Florida Gov. Ron DeSantis’s campaign now sells “stone-cold dead” t-shirts — in reference to his promise to “authorize the use of deadly force against the cartels.”
Vivek Ramaswamy promised to “be smoking the terrorists on our southern border,” at the last debate.
Republicans across the board have gotten behind a plan to invade Mexico to wipe out the cartels.
The Republic is also angry.
Support for political violence has jumped, to nearly a quarter of Americans.
More than half of Americans told the Pew Research Center this year they feel “angry” always or often when they think about politics, and another survey found Americans increasingly judge people of the other political party personally.
72% of Republicans say they think Democrats are more “immoral” and 63% of Democrats say the same thing about GOPers.
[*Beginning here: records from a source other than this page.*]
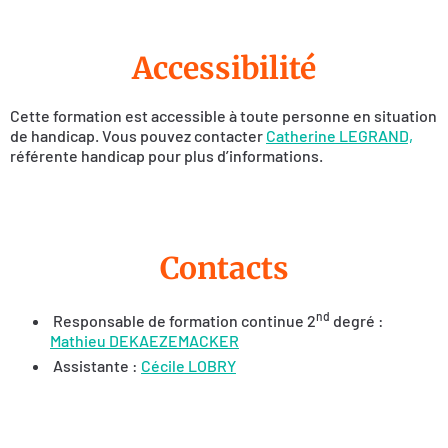
Accessibilité
Cette formation est accessible à toute personne en situation
de handicap. Vous pouvez contacter
Catherine LEGRAND,
référente handicap pour plus d’informations.
Contacts
nd
Responsable de formation continue 2
degré :
Mathieu DEKAEZEMACKER
Assistante :
Cécile LOBRY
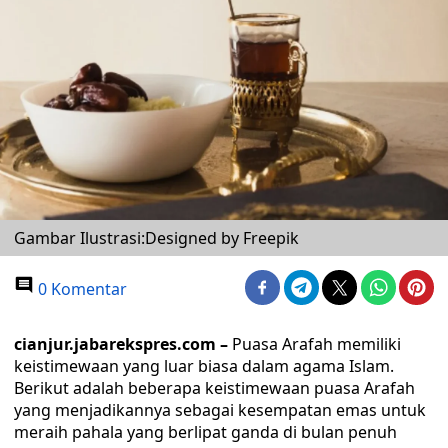
Gambar Ilustrasi:Designed by Freepik
0 Komentar
cianjur.jabarekspres.com –
Puasa Arafah memiliki
keistimewaan yang luar biasa dalam agama Islam.
Berikut adalah beberapa keistimewaan puasa Arafah
yang menjadikannya sebagai kesempatan emas untuk
meraih pahala yang berlipat ganda di bulan penuh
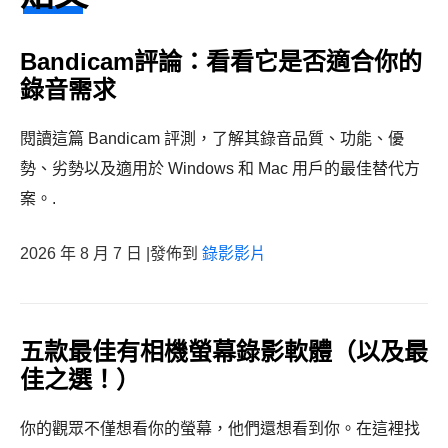
Bandicam評論：看看它是否適合你的
錄音需求
閱讀這篇 Bandicam 評測，了解其錄音品質、功能、優
勢、劣勢以及適用於 Windows 和 Mac 用戶的最佳替代方
案。.
2026 年 8 月 7 日 |發佈到
錄影影片
五款最佳有相機螢幕錄影軟體（以及最
佳之選！）
你的觀眾不僅想看你的螢幕，他們還想看到你。在這裡找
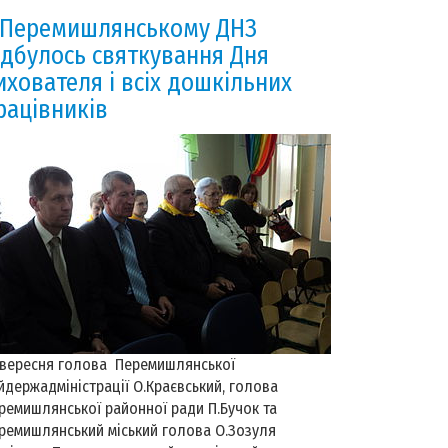
 Перемишлянському ДНЗ
ідбулось святкування Дня
ихователя і всіх дошкільних
рацівників
 вересня голова Перемишлянської
йдержадміністрації О.Краєвський, голова
ремишлянської районної ради П.Бучок та
ремишлянський міський голова О.Зозуля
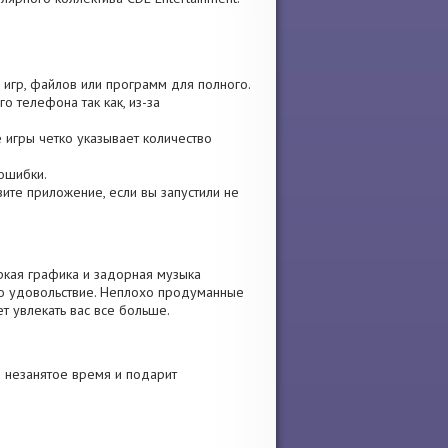
 игр, файлов или программ для полного.
о телефона так как, из-за
е игры четко указывает количество
 ошибки.
овите приложение, если вы запустили не
ркая графика и задорная музыка
но удовольствие. Неплохо продуманные
т увлекать вас все больше.
 незанятое время и подарит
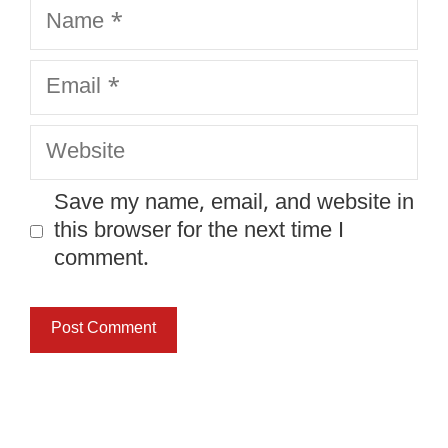
Name
Email
Website
Save my name, email, and website in
this browser for the next time I
comment.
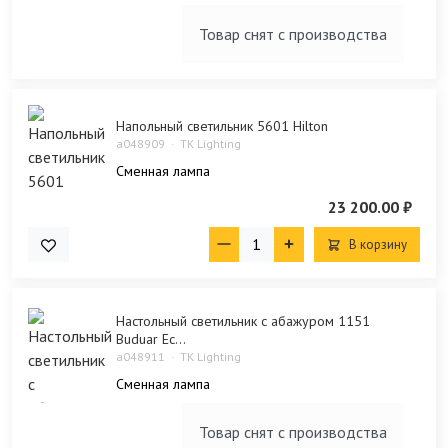
Товар снят с производства
Напольный светильник 5601 Hilton
a048909
TK Lighting
Сменная лампа
23 200.00 ₽
В корзину
Настольный светильник с абажуром 1151
Buduar Ec...
a048911
TK Lighting
Сменная лампа
Товар снят с производства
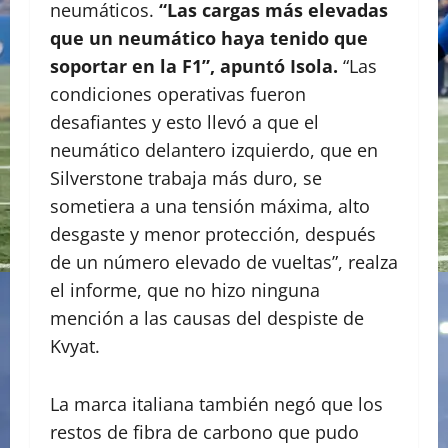
neumáticos.
“Las cargas más elevadas
que un neumático haya tenido que
soportar en la F1”, apuntó Isola.
“Las
condiciones operativas fueron
desafiantes y esto llevó a que el
neumático delantero izquierdo, que en
Silverstone trabaja más duro, se
sometiera a una tensión máxima, alto
desgaste y menor protección, después
de un número elevado de vueltas”, realza
el informe, que no hizo ninguna
mención a las causas del despiste de
Kvyat.
La marca italiana también negó que los
restos de fibra de carbono que pudo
That’s a jump from 47% and 35% in 2016.
What to watch: More angry leaders could be en route.
There is a growing number of safe Congressional districts where the only competition will be in primaries, not a general election.
This trend can provide an opportunity for more extremely partisan candidates, and weakens national political committees’ power to back the candidate they find most palatable.
“There is not as much behind-the-scenes efforts for members with broad appeal, finding the kind of neighbors you’d want to have,” Cook Political Report’s Dave Wasserman told Axios.
The bottom line: “Both parties’ primary voters are perpetually angry,” Wasserman said.